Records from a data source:
[Start of section]

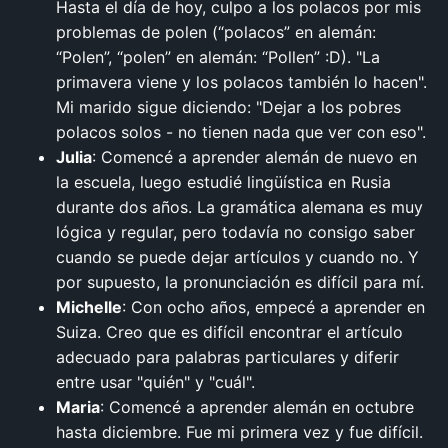
Hasta el día de hoy, culpo a los polacos por mis
problemas de polen (“polacos” en alemán:
“Polen”, “polen” en alemán: “Pollen” :D). "La
primavera viene y los polacos también lo hacen".
Mi marido sigue diciendo: "Dejar a los pobres
polacos solos - no tienen nada que ver con eso".
Julia
: Comencé a aprender alemán de nuevo en
la escuela, luego estudié lingüística en Rusia
durante dos años. La gramática alemana es muy
lógica y regular, pero todavía no consigo saber
cuando se puede dejar artículos y cuando no. Y
por supuesto, la pronunciación es difícil para mí.
Michelle
: Con ocho años, empecé a aprender en
Suiza. Creo que es difícil encontrar el artículo
adecuado para palabras particulares y diferir
entre usar "quién" y "cuál".
Maria
: Comencé a aprender alemán en octubre
hasta diciembre. Fue mi primera vez y fue difícil.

[End of section]

Task to carry out:
Find "Mi marido sigue" in the records above. Repeat its line and every later line exactly, through the last one.

Task response:
Mi marido sigue diciendo: "Dejar a los pobres
polacos solos - no tienen nada que ver con eso".
Julia
: Comencé a aprender alemán de nuevo en
la escuela, luego estudié lingüística en Rusia
durante dos años. La gramática alemana es muy
lógica y regular, pero todavía no consigo saber
cuando se puede dejar artículos y cuando no. Y
por supuesto, la pronunciación es difícil para mí.
Michelle
: Con ocho años, empecé a aprender en
Suiza. Creo que es difícil encontrar el artículo
adecuado para palabras particulares y diferir
entre usar "quién" y "cuál".
Maria
: Comencé a aprender alemán en octubre
hasta diciembre. Fue mi primera vez y fue difícil.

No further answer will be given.